= Coordinated diagnostics =

Diagnostic procedure

Coordinated diagnostics is a portion of the coordinated care healthcare model that focuses on diagnostic workflow, real-time data flow, information systems, expertise, and informed decision making. When practiced, coordinated diagnostics integrates the diagnostic data and activities of care providers, testing facilities, information systems providers, diagnostic domain experts, payers, and patients.
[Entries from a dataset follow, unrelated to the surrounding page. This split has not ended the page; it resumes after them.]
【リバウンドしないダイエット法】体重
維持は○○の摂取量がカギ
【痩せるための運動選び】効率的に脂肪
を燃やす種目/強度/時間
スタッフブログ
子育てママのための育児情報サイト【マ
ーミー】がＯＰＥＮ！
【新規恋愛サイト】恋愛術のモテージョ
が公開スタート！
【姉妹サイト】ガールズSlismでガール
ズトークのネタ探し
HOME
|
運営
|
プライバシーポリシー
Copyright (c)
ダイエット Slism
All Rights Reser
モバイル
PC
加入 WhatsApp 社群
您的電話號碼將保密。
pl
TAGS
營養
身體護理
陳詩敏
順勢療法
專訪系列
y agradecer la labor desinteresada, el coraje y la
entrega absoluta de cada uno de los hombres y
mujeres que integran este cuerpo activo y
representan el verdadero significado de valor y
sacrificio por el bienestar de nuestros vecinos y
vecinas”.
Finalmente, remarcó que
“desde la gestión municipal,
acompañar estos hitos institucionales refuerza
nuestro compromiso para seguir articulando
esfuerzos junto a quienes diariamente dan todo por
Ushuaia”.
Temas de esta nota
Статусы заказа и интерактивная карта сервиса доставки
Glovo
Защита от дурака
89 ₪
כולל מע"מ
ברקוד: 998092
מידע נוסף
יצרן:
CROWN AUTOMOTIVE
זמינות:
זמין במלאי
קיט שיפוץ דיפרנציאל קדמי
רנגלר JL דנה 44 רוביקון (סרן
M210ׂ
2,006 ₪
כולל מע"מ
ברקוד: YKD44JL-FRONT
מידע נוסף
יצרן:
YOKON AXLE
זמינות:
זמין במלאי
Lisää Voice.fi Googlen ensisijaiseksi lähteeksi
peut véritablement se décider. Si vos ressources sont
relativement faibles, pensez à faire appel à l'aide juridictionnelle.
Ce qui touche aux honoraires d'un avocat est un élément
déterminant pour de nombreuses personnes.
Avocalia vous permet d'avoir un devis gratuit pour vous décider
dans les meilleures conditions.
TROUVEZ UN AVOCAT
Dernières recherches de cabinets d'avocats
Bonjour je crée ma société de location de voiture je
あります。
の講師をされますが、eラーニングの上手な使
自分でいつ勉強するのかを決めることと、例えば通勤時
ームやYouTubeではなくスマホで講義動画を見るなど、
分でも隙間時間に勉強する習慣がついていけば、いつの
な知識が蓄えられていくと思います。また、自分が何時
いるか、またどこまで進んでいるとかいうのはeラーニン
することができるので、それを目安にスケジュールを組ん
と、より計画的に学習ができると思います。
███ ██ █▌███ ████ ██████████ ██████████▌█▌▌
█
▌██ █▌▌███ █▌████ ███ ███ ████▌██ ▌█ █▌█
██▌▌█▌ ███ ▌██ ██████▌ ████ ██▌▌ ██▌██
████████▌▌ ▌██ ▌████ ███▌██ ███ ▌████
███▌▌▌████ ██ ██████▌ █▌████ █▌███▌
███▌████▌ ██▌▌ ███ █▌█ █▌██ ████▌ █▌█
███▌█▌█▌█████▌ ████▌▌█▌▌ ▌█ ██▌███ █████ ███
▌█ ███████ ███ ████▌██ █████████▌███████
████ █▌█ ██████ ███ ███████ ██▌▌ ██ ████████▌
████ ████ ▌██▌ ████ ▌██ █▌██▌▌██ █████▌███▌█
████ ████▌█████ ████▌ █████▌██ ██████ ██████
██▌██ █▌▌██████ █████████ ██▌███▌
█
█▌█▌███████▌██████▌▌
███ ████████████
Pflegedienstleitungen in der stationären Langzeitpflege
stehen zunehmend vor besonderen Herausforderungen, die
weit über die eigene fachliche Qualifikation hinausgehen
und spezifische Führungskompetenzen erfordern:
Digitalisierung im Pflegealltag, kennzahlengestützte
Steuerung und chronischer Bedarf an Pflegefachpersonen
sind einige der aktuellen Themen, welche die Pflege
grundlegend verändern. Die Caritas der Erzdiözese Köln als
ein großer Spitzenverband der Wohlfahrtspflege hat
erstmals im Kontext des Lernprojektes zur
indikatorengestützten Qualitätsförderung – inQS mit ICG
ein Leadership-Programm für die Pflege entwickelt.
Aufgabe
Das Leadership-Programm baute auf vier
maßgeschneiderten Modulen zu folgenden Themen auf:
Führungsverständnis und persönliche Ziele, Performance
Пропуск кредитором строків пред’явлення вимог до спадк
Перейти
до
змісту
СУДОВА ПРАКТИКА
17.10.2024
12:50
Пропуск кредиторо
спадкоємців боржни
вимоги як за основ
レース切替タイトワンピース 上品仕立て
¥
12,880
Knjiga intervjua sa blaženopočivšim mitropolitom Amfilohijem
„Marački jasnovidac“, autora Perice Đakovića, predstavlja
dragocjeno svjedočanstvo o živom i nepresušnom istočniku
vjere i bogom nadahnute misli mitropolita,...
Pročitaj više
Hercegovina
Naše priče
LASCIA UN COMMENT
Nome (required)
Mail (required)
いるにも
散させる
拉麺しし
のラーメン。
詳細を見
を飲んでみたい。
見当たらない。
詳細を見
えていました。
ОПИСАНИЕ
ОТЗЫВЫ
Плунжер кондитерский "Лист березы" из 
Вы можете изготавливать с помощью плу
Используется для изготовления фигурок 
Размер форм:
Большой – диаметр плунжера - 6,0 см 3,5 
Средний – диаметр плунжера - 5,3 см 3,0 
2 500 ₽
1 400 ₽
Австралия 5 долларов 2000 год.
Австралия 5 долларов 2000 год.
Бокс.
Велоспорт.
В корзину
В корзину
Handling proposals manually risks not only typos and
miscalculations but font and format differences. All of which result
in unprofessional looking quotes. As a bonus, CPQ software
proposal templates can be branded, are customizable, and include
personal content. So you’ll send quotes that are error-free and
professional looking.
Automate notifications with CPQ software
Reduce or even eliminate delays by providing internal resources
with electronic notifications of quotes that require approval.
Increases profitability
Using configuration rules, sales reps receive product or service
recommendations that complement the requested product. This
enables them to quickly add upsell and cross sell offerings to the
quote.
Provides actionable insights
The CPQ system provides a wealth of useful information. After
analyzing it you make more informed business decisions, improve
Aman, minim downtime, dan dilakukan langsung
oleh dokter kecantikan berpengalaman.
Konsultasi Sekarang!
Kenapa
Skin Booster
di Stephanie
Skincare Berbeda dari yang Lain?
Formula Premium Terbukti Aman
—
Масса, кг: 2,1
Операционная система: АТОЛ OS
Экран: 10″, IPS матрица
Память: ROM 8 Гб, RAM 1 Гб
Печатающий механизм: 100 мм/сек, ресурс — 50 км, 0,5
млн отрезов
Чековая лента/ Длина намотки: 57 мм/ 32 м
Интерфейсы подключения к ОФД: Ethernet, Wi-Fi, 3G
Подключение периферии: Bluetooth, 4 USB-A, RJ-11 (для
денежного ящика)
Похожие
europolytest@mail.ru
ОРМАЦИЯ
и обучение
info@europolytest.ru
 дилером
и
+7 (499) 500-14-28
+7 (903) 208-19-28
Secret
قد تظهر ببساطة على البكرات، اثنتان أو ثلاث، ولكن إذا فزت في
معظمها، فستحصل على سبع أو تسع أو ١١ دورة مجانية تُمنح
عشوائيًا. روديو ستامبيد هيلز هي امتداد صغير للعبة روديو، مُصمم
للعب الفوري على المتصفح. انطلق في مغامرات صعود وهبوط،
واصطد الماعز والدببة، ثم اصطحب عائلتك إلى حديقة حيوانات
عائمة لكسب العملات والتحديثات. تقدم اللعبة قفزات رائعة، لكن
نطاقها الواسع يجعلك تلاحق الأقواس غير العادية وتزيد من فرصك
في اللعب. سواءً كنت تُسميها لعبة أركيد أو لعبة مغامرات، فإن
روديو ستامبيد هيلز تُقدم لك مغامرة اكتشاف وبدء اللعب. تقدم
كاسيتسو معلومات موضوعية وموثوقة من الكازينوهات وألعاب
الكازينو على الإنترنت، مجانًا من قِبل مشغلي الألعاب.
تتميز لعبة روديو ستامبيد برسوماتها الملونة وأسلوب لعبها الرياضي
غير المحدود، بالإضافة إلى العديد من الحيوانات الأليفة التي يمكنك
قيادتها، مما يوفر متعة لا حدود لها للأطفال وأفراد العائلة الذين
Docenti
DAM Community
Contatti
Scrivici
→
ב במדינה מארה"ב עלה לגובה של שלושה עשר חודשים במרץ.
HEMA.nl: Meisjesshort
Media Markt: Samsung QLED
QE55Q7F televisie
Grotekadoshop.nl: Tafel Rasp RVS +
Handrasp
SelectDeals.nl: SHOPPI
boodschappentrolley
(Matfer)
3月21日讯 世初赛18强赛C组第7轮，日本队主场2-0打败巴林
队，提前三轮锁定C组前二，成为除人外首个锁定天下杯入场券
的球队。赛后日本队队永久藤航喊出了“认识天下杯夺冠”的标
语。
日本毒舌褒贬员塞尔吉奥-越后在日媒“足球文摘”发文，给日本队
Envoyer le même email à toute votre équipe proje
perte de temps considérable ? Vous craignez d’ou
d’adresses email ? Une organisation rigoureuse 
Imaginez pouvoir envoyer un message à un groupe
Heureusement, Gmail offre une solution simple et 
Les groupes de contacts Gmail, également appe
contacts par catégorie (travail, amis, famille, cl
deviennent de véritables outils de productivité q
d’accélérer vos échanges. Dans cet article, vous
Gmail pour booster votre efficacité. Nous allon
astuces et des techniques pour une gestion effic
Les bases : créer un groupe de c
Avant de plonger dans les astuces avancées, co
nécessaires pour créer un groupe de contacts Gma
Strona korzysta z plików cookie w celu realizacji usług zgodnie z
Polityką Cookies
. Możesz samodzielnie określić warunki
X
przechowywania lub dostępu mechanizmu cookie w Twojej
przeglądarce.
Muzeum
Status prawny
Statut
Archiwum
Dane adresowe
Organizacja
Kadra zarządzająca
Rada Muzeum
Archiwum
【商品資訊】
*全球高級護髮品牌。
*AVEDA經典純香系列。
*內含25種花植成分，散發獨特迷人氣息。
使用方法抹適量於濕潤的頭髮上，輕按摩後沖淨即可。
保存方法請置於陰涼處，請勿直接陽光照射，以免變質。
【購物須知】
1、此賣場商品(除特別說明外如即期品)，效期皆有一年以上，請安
Coordinated diagnostics maximizes the effective use of diagnostic information and resources across the healthcare continuum to improve patient care while reducing overall costs.

==Practice==
When practicing coordinated diagnostics, actors within the healthcare continuum:
- Decide to perform particular diagnostic tests based on balancing the trade-offs between optimizing the patient’s heath outcome while minimizing the cost of the diagnostic testing, treatment episodes, and overall patient care across episodes.
- Interpret diagnostic results accurately and completely based on a complete set of patient information.
- Communicate diagnostic information in real time to healthcare continuum actors that can take action.
- Engage patients and patient advocates in the diagnostic testing, data exchange, decision making, and action taking activities.

To fully perform these activities, actors across the healthcare continuum need:
- A complete view of results and interpretations from prior diagnostic testing for the patient
- Prior diagnostic tests ordered for the patient that have not yet been resulted
- Relevant patient information such as medication history and family history
- Informed methodologies and tools that use all available information to guide decision makers through coordinated diagnostic activities
- Access to domain experts (e.g., pathologists) who provide consultative services
- Feedback mechanisms that organize and analyze historic diagnostic information to improve efficacy of the coordinated diagnostic processes

==Industry applicability==
The concept of coordinated diagnostics as a component of coordinated care is new to the Healthcare industry and its applicability to various industry challenges such as EHR interoperability and the correlation of diagnostic results across disciplines makes it a useful organizing principle.